Brendane: For what? So [sighs] as a—I’m a former church lady myself, having gone to seminary school, all those things, and learned about forgiveness is something that you should give freely to folks because God says so. I have much to say about how violent, right, forgiveness is. I think of it as—it can actually be a fairly violent process if you’re forgiving someone who’s not yourself. But I think I’m gonna let what you just said be our little segue into what we’re reading today. So Alyssa, what are we reading today?
[00:25:45] Alyssa: We already said it. Today we are reading the introduction to Exceptional Violence: Embodied Citizenship in Transnational Jamaica by Deborah A. Thomas. Deborah A. Thomas is the R. Jean Brownlee Professor of Anthropology and the director of the Center for Experimental Ethnography at the University of Pennsylvania. She is also a research associate with the Visual Identities in Art and Design Research Centre at the University of Johannesburg. Her recent book Political Life in the Wake of the Plantation: Sovereignty, Witnessing, Repair was awarded the Senior Book Prize from the American Ethnological Society in 2020, and was also the runner-up for the Gregory Bateson Prize in the same year. She is also the author of Exceptional Violence: Embodied Citizenship in Transnational Jamaica, published in 2011, and Modern Blackness: Nationalism, Globalization and the Politics of Culture in Jamaica, which was published in 2004, and is the co-editor of the volume Globalization and Race, which was published in 2006. Thomas co-directed and co-produced the documentary films Bad Friday and Four Days in May, and she is the co-curator of a multimedia installation titled Bearing Witness: Four Days in West Kingston, which opened at the Penn Museum in November 2017. From 2016 to 2020, Thomas was the editor-in-chief of American Anthropologist, the flagship journal of the American Anthropological Association. Prior to Thomas’s life as an academic, she was a professional dancer with the New York-based Urban Bush Woman.

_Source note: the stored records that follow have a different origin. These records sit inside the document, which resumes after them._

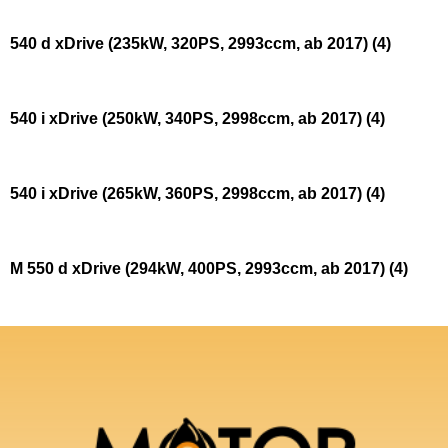
540 d xDrive (235kW, 320PS, 2993ccm, ab 2017)
(4)
540 i xDrive (250kW, 340PS, 2998ccm, ab 2017)
(4)
540 i xDrive (265kW, 360PS, 2998ccm, ab 2017)
(4)
M 550 d xDrive (294kW, 400PS, 2993ccm, ab 2017)
(4)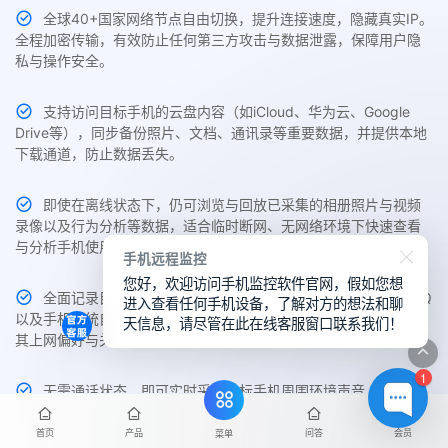
全球40+国家网络节点自由切换，提升连接速度，隐藏真实IP。
全程加密传输，有效防止任何第三方攻击与数据泄露，保障用户隐
私与操作安全。
支持访问目标手机的云盘内容（如iCloud、华为云、Google
Drive等），同步备份照片、文档、通讯录等重要数据，并提供本地
下载通道，防止数据丢失。
即使在离线状态下，仍可浏览与回放已采集的相册照片与视频
录像以及行为分析等数据，适合临时断网、无网络环境下快速查看
与分析手机使用行为。
手机远程监控
您好，欢迎访问手机监控软件官网，假如您想
全面记录目标手机中Chrome、Safari、Edge、UC、夸克、QQ
进入查看任何手机设备，了解对方的想法和聊
以及手机系统自带的主流浏览器访问历史与搜索关键词，帮助了解
天信息，请尽管在此在线客服窗口联系我们！
其上网偏好与关注内容。
1
无需通话状态，即可实时采集目标手机周围环境声音，支持无
提示静音录制与远程回放，适用于隐蔽场景监控与异常识别。
首页
产品
问答
会员
菜单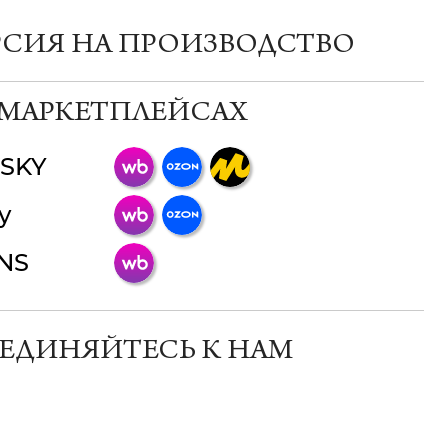
РСИЯ НА ПРОИЗВОДСТВО
 МАРКЕТПЛЕЙСАХ
SKY
ChatApp
y
online
INS
Мессенджеры
Свяжитесь с нами через любой удобный
мессенджер!
ЕДИНЯЙТЕСЬ К НАМ
Телеграм
Макс
ВКонтакте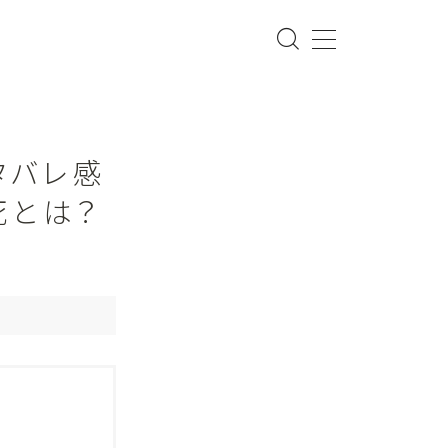
タバレ感
死とは？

Brendane: Wow. And that’s just the bio, that ain’t even the CV. [Laughter]
Alyssa: This was the short one. The doc that she sent it in said, “Very, very short bio.” So there—she has so many more—
Brendane: —accomplishments. Yes.
Alyssa: Can’t wait to speak to her later.
Brendane: Honestly, I’m really excited to dive into this one. And so we want to frame the book first by talking about the overarching theme of Exceptional Violence, which examines the idea of reparation. So reparation is not just a “quantification of redress for past wrongs,” but also “a framework for thinking about contemporary problems.” So Thomas wants to move away from thinking about reparations as money given to a group of people or groups of people from a nation-state, but to think about reparations as a framework that defines how “black populations stand in relation to states.” So if we use reparations as a framework for thinking, we pay critical attention to the histories that make the world the way it is, the way it’s always been—wink—and we rethink the creative ways that the oppressed move in the world. So I think what’s most generative about a reparations framework, for me, is a suggestion that the present is not just something that arrives but has a direct connection to the violences of the past, which I know that’s your—that’s your jam! So [laughs]—
Alyssa: That’s my bag right there! It was actually one of the overlaps I had to talk about—y’all exams are still just in my mind, okay—it’s one of the overlaps I had to talk about in my exams. And so in Black and Caribbean studies, the way that we see the past is always a reflection of what we’re experiencing in the present. And so in that way, it’s always repeating itself. And so she thinks through the cyclical nature of history and the way that it incorporates and accommodates the new, while always giving us the sense that we’ve somehow seen this before. And so if that makes you think of chaos theory, or if it makes you think of Avery Gordon’s hauntings, that’s kind of on purpose. And you’ll kind of—you’ll find this theme of repetition in the work of Kamau Brathwaite, Edouard Glissant, and of course, Antonio Benitez-Rojo, who wrote The Repeating Island.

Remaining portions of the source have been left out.